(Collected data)
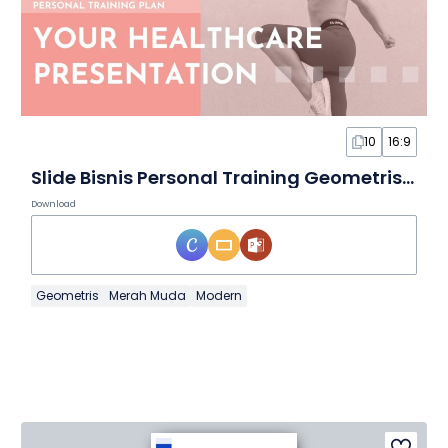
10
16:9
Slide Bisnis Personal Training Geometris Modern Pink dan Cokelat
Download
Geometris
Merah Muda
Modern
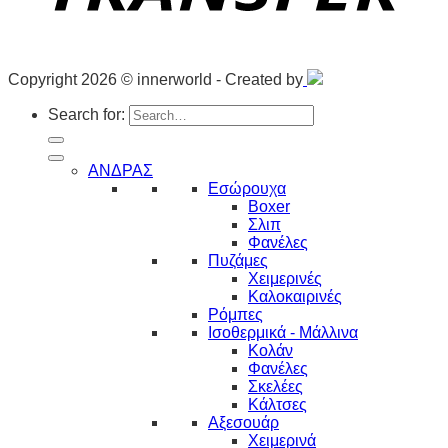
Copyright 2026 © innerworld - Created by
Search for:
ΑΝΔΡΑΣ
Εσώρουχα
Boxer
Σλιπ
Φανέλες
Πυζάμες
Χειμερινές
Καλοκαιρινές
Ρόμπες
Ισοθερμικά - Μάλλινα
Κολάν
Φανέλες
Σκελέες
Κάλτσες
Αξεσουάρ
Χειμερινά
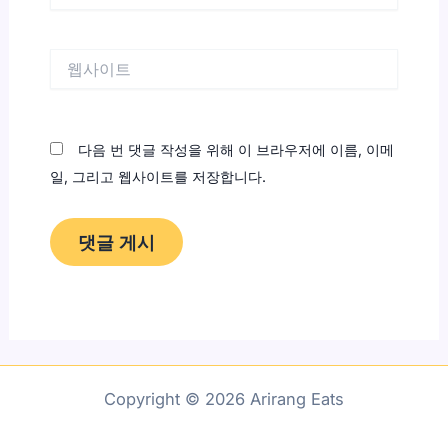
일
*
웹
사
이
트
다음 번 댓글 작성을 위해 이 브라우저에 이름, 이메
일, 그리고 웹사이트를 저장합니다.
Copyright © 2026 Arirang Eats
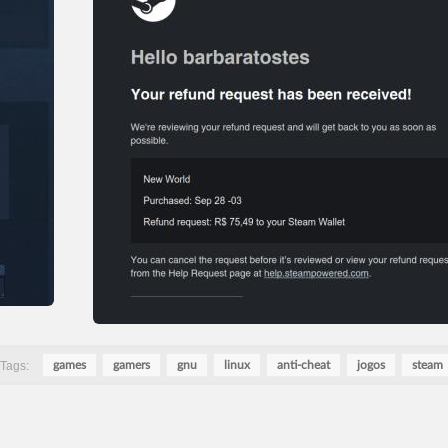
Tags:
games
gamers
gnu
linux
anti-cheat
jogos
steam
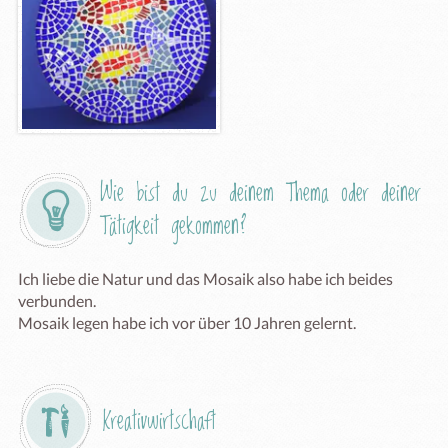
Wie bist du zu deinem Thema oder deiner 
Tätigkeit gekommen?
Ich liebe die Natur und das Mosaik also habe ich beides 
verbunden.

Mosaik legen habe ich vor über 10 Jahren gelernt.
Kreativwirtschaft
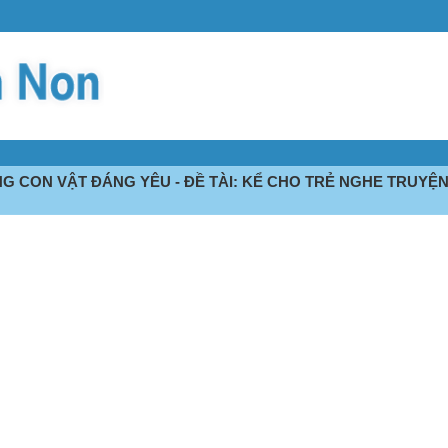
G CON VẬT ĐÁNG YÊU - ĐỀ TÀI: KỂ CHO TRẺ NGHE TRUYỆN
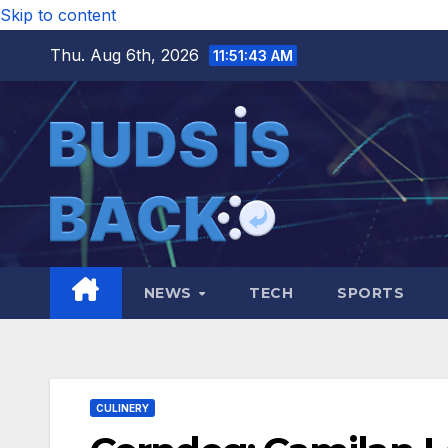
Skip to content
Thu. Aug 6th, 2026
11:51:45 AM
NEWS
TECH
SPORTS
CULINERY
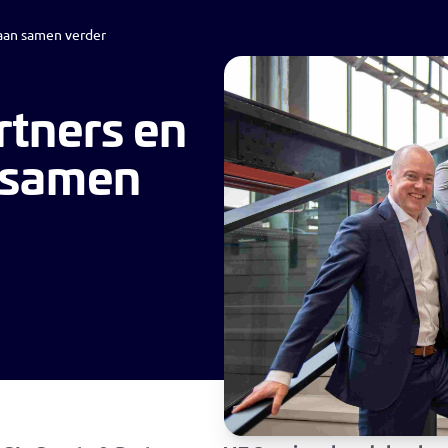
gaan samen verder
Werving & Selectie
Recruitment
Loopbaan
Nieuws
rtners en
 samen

[Work to be completed] Repeat the data exactly. Pictures should not appear.

[Your solution]
10
16:9
Slide Bisnis Personal Training Geometris Modern Pink dan Cokelat
Download
Geometris
Merah Muda
Modern
Copyright 2026 © innerworld - Created by
Search for:
ΑΝΔΡΑΣ
Εσώρουχα
Boxer
Σλιπ
Φανέλες
Πυζάμες
Χειμερινές
Καλοκαιρινές
Ρόμπες
Ισοθερμικά - Μάλλινα
Κολάν
Φανέλες
Σκελέες
Κάλτσες
Αξεσουάρ
Χειμερινά
일
*
웹
사
이
트
다음 번 댓글 작성을 위해 이 브라우저에 이름, 이메
일, 그리고 웹사이트를 저장합니다.
Copyright © 2026 Arirang Eats
Tags:
games
gamers
gnu
linux
anti-cheat
jogos
steam
Wie bist du zu deinem Thema oder deiner 
Tätigkeit gekommen?
Ich liebe die Natur und das Mosaik also habe ich beides 
verbunden.

Mosaik legen habe ich vor über 10 Jahren gelernt.
Kreativwirtschaft
G CON VẬT ĐÁNG YÊU - ĐỀ TÀI: KỂ CHO TRẺ NGHE TRUYỆN
Skip to content
Thu. Aug 6th, 2026
11:51:45 AM
NEWS
TECH
SPORTS
CULINERY
gaan samen verder
Werving & Selectie
Recruitment
Loopbaan
Nieuws
rtners en
 samen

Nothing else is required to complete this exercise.